A new study from Public Health England published in the Journal of Hepatology has looked at the cost of increasing hepatitis C treatment uptake in England, and the impact this would have on disease burden.
National estimates suggest that around 160,000 individuals are chronically infected with hepatitis C in England. All hepatitis C-infected individuals have the right to access treatment, but despite national progress tackling the infection, just 28,000 people received treatment between 2006 and 2011 - meaning only 3% of the chronically infected population access treatment each year.
By continuing with standard treatment at these unacceptable levels, by the year 2035, England will be facing 1,650 cases of hepatitis C-related end stage liver disease and cancer annually. Increasing the number of people treated could prevent up to 400 of these cases per year. New, more effective treatments are expected that offer the potential to halve disease burden over the next 10-20 years, depending on how quickly complete treatment coverage can be achieved.
Although the cost may be seen as a barrier to increasing treatment numbers, the study also estimated the total additional cost for scaling up standard treatment from 3% to 100% coverage over the next 10-15 years. Because of the burden of associated healthcare costs presented by untreated hepatitis C, it would only take a 31% increase over the amount currently being spent to scale up standard treatment from our current low levels.

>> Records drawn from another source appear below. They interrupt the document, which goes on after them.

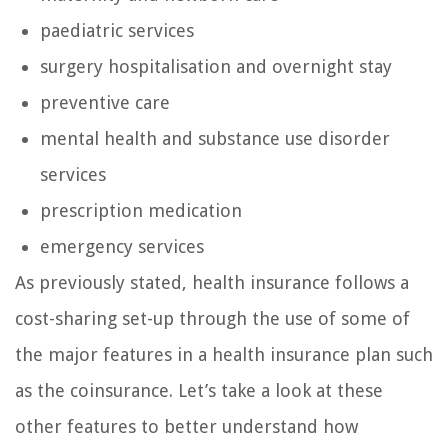
paediatric services
surgery hospitalisation and overnight stay
preventive care
mental health and substance use disorder
services
prescription medication
emergency services
As previously stated, health insurance follows a
cost-sharing set-up through the use of some of
the major features in a health insurance plan such
as the coinsurance. Let’s take a look at these
other features to better understand how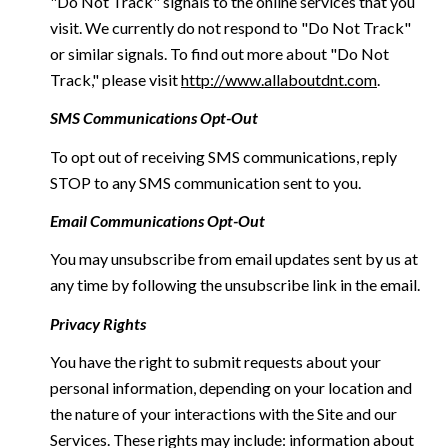
"Do Not Track" signals to the online services that you
visit. We currently do not respond to "Do Not Track"
or similar signals. To find out more about "Do Not
Track," please visit
http://www.allaboutdnt.com
.
SMS Communications Opt-Out
To opt out of receiving SMS communications, reply
STOP to any SMS communication sent to you.
Email Communications Opt-Out
You may unsubscribe from email updates sent by us at
any time by following the unsubscribe link in the email.
Privacy Rights
You have the right to submit requests about your
personal information, depending on your location and
the nature of your interactions with the Site and our
Services. These rights may include: information about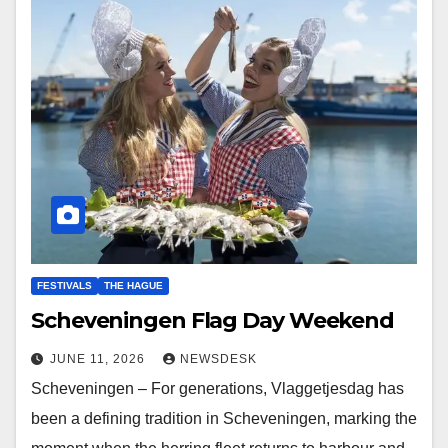
FESTIVALS
THE HAGUE
Scheveningen Flag Day Weekend
JUNE 11, 2026
NEWSDESK
Scheveningen – For generations, Vlaggetjesdag has
been a defining tradition in Scheveningen, marking the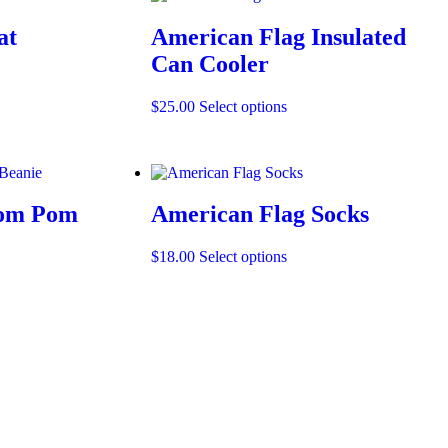
at
American Flag Insulated
Can Cooler
t
This
$
25.00
Select options
product
e
has
.
multiple
variants.
The
Pom Pom
American Flag Socks
options
may
be
This
$
18.00
Select options
chosen
product
on
has
t
t
the
multiple
product
variants.
e
page
The
.
options
may
be
chosen
on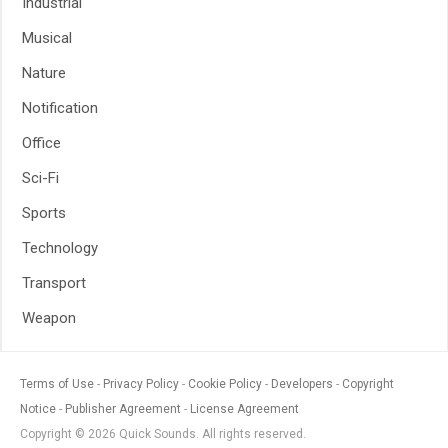
Industrial
Musical
Nature
Notification
Office
Sci-Fi
Sports
Technology
Transport
Weapon
Terms of Use
Privacy Policy
Cookie Policy
Developers
Copyright
Notice
Publisher Agreement
License Agreement
Copyright © 2026 Quick Sounds. All rights reserved.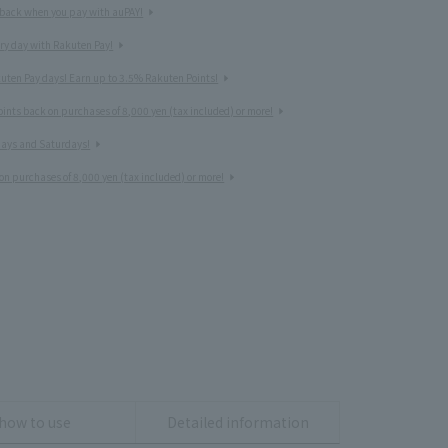
 back when you pay with auPAY!
ery day with Rakuten Pay!
uten Pay days! Earn up to 3.5% Rakuten Points!
nts back on purchases of 8,000 yen (tax included) or more!
idays and Saturdays!
on purchases of 8,000 yen (tax included) or more!
how to use
Detailed information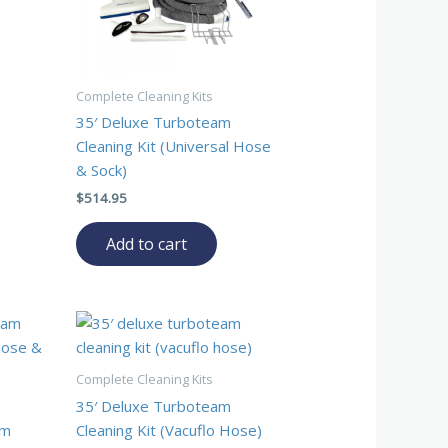
Complete Cleaning Kits
35′ Deluxe Turboteam
Cleaning Kit (Universal Hose
& Sock)
$
514.95
Add to cart
Complete Cleaning Kits
35′ Deluxe Turboteam
am
Cleaning Kit (Vacuflo Hose)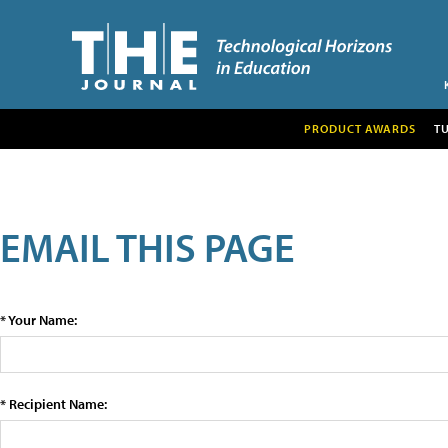
PRODUCT AWARDS
T
EMAIL THIS PAGE
* Your Name:
* Recipient Name: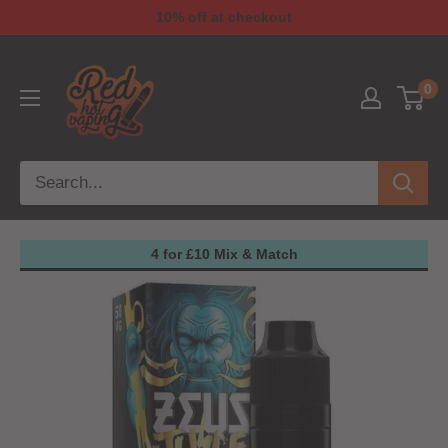
10% off at checkout
0
4 for £10 Mix & Match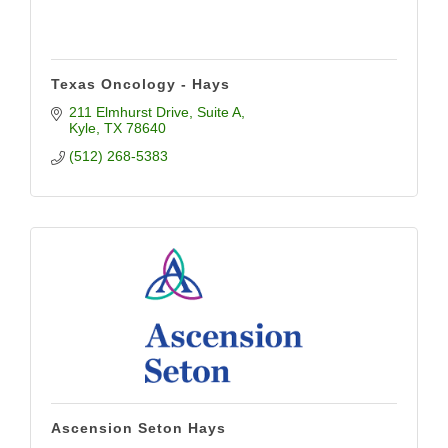
Texas Oncology - Hays
211 Elmhurst Drive, Suite A
Kyle
TX
78640
(512) 268-5383
Ascension Seton Hays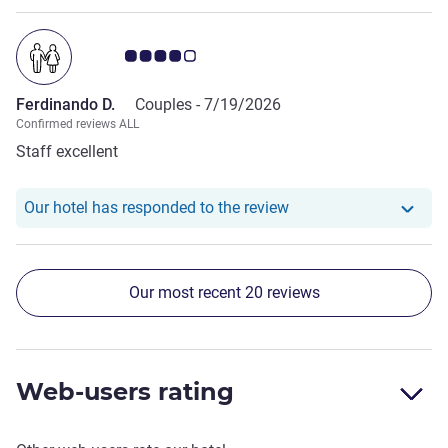
Customer review rating 4.0/5
Ferdinando D.
Couples -
7/19/2026
Confirmed reviews ALL
Staff excellent
Our hotel has responde
Our hotel has responded to the review
Our most recent 20 reviews
Web-users rating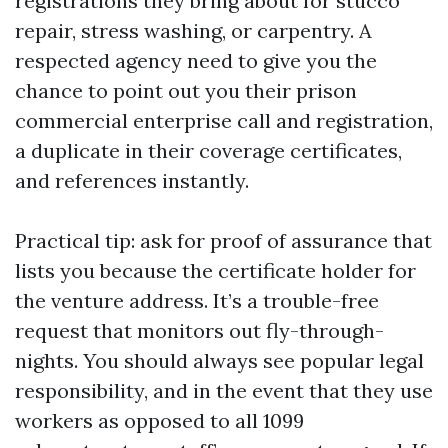
registrations they bring about for stucco
repair, stress washing, or carpentry. A
respected agency need to give you the
chance to point out you their prison
commercial enterprise call and registration,
a duplicate in their coverage certificates,
and references instantly.
Practical tip: ask for proof of assurance that
lists you because the certificate holder for
the venture address. It’s a trouble-free
request that monitors out fly-through-
nights. You should always see popular legal
responsibility, and in the event that they use
workers as opposed to all 1099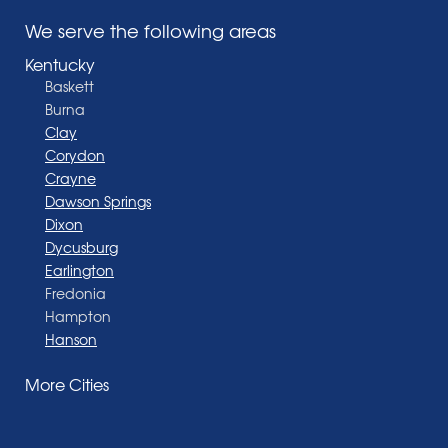
We serve the following areas
Kentucky
Baskett
Burna
Clay
Corydon
Crayne
Dawson Springs
Dixon
Dycusburg
Earlington
Fredonia
Hampton
Hanson
Henderson
More Cities
Madisonville
Manitou
Marion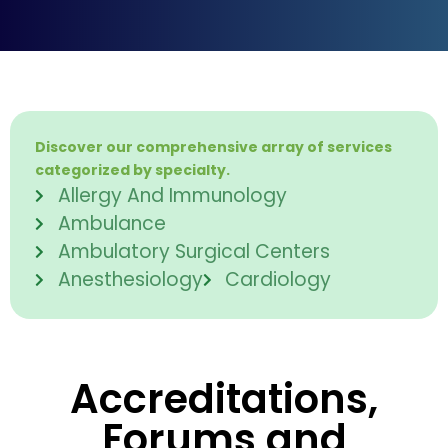
Discover our comprehensive array of services
categorized by specialty.
Allergy And Immunology
Ambulance
Ambulatory Surgical Centers
Anesthesiology
Cardiology
Accreditations,
Forums and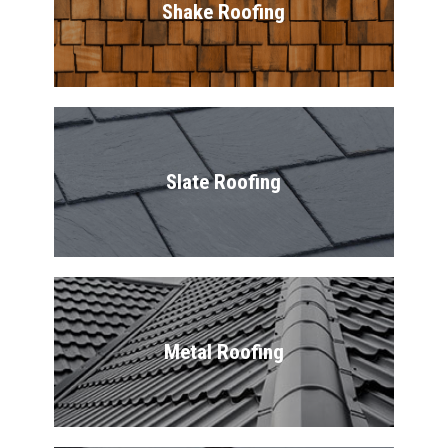
Shake Roofing
Slate Roofing
Metal Roofing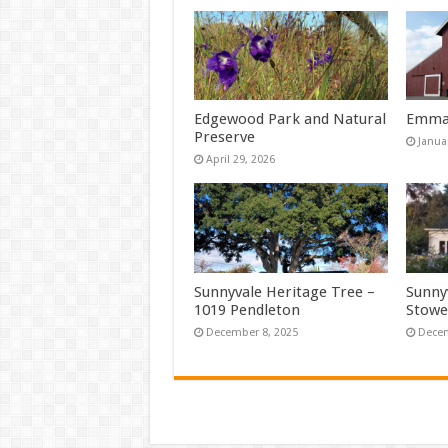
Edgewood Park and Natural
Emma 
Preserve
Janua
April 29, 2026
Sunnyvale Heritage Tree –
Sunny
1019 Pendleton
Stowe
December 8, 2025
Decem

While new treatments are on the horizon, there is still pressing need for greater numbers to be accessing the current treatments which are effective in the majority of patients and highly cost-effective according to NICE recommendations.
Hepatitis C causes inflammation of the liver, and if left untreated, can result in chronic liver disease, liver failure, or even death. As the liver can still operate even when damaged, many people are unaware they have the disease at first because they have no symptoms.
It is often only when the liver becomes seriously damaged that symptoms occur and people report to their doctor.
Dr Helen Harris, a hepatitis expert at PHE, who led the publication of the report, said:
"While there would be a financial cost to rapidly increasing treatment rates, the increase is not as great as you might think because the costs of managing undiagnosed and untreated hepatitis C are so high. Currently, we are paying a very high price in terms of lives lost and burden placed on future health care resources.
"As well as encouraging more treatment, there is also an urgent need for better monitoring and reporting of treatment outcomes, and expansion of treatment into non-traditional settings, such as primary care, drug treatment centres, and prisons. This would help us to tackle hepatitis C and address health inequalities by reducing the excess premature deaths from hepatitis C-related liver disease that are concentrated in marginalised populations."
Dr Paul Cosford, Director for Health Protection and Medical Director at PHE, said:
"There is much more that can and should be done to prevent more deaths and serious illness caused by Hepatitis C. In particular services need to be more easily accessible to those who need them to ensure better access to effective treatment and potential cure.
"The landscape of hepatitis C treatment is changing rapidly and an era of vastly improved treatment is potentially on the way. In the meantime disease burden is rising and there is still a pressing need for infected patients to be treated as soon as possible."
Charles Gore, Chief Executive of The Hepatitis C Trust said:
"We must make treatments for hepatitis C more accessible to patients. Hepatitis C is a curable disease and to have so few people being offered the chance to rid themselves of the virus is simply not acceptable.
"If more people are diagnosed and treated, we could rid ourselves of this virus within the next 15 years, a unique opportunity. The alternative is ever more people dying entirely preventable deaths."